Problem to solve >> Throughout the listing below, show every line in which "third" occurs.

------------------------------------------------

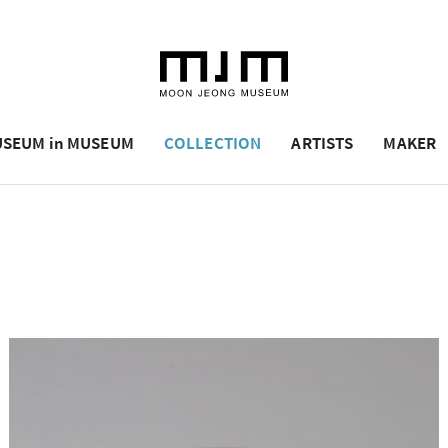
SEUM in MUSEUM
COLLECTION
ARTISTS
MAKER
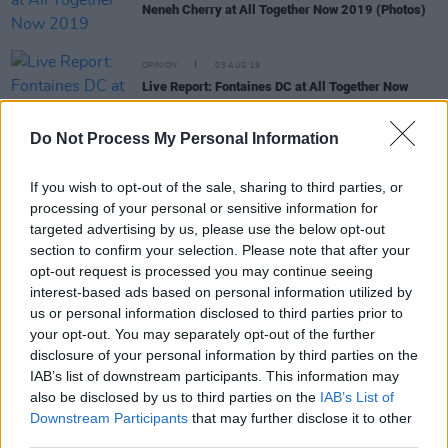
Neneh Cherry at All Together Now 2019 (Photos)
OPINION
03 AUG 19
Live Report: Fontaines DC at All Together Now
2019, Day One
Do Not Process My Personal Information
MUSIC
02 APR 19
All Together Now festival announces 10 additions
If you wish to opt-out of the sale, sharing to third parties, or
to line-up
processing of your personal or sensitive information for
targeted advertising by us, please use the below opt-out
section to confirm your selection. Please note that after your
MUSIC
06 FEB 19
opt-out request is processed you may continue seeing
Neneh Cherry Releases Music Video For 'Natural
interest-based ads based on personal information utilized by
Skin Deep'
us or personal information disclosed to third parties prior to
your opt-out. You may separately opt-out of the further
disclosure of your personal information by third parties on the
CULTURE
17 OCT 18
IAB’s list of downstream participants. This information may
Neneh Cherry To Play The Academy
also be disclosed by us to third parties on the
IAB’s List of
Downstream Participants
that may further disclose it to other
third parties.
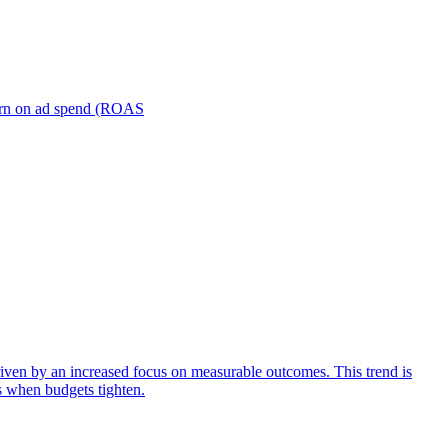
turn on ad spend (ROAS
iven by an increased focus on measurable outcomes. This trend is
s when budgets tighten.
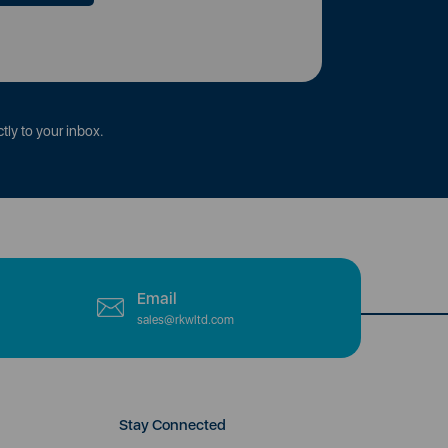
tly to your inbox.
Email
sales@rkwltd.com
Stay Connected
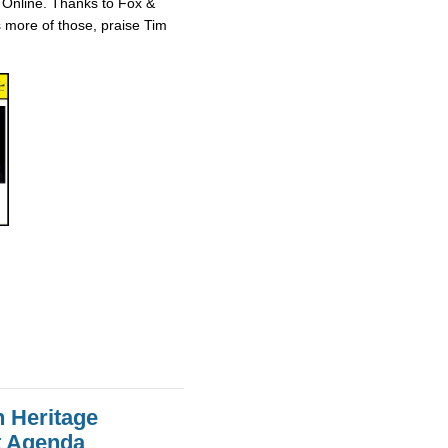
 Online. Thanks to Fox &
ts more of those, praise Tim
n Heritage
st Agenda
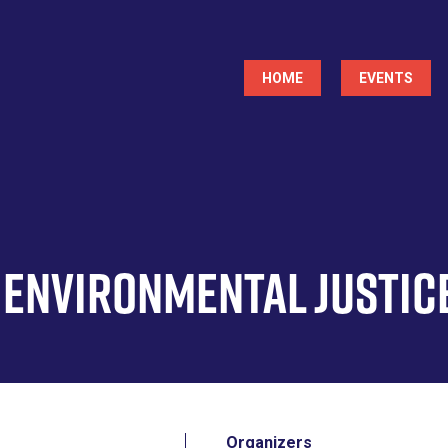
Main
HOME
EVENTS
navigation
& Environmental Justic
Organizers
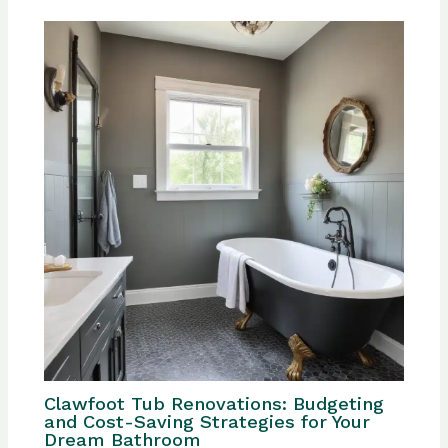
Clawfoot Tub Renovations: Budgeting
and Cost-Saving Strategies for Your
Dream Bathroom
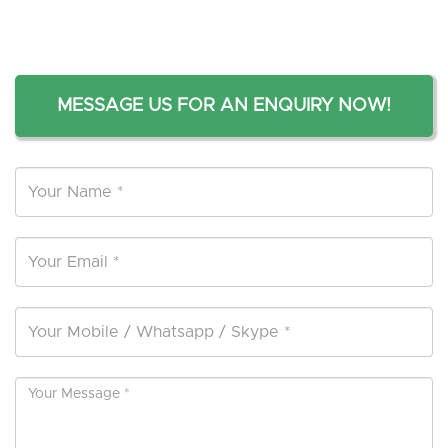
MESSAGE US FOR AN ENQUIRY NOW!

------------------------------------------------

Written solution >>
If you wish to opt-out of the sale, sharing to third parties, or
us or personal information disclosed to third parties prior to
disclosure of your personal information by third parties on the
also be disclosed by us to third parties on the
third parties.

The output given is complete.